#### Task requirements:
Each line of the material below is to be written out exactly. Leave out any picture.

#### Excerpted records:
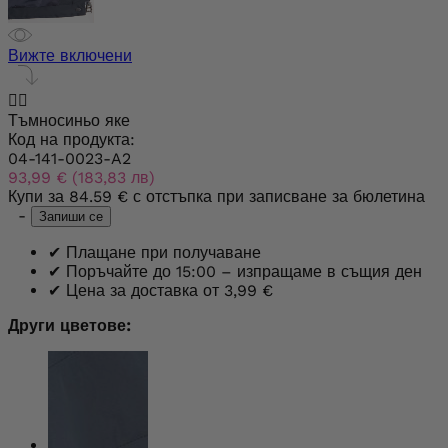
Вижте включени


Тъмносиньо яке
Код на продукта:
04-141-0023-A2
93,99 € (183,83 лв)
Купи за
84.59 €
с отстъпка при записване за бюлетина
-
Запиши се
✔
Плащане при получаване
✔
Поръчайте до 15:00 – изпращаме в същия ден
✔
Цена за доставка от 3,99 €
Други цветове:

#### Exercise output:
Вижте включени


Тъмносиньо яке
Код на продукта:
04-141-0023-A2
93,99 € (183,83 лв)
Купи за
84.59 €
с отстъпка при записване за бюлетина
-
Запиши се
✔
Плащане при получаване
✔
Поръчайте до 15:00 – изпращаме в същия ден
✔
Цена за доставка от 3,99 €
Други цветове:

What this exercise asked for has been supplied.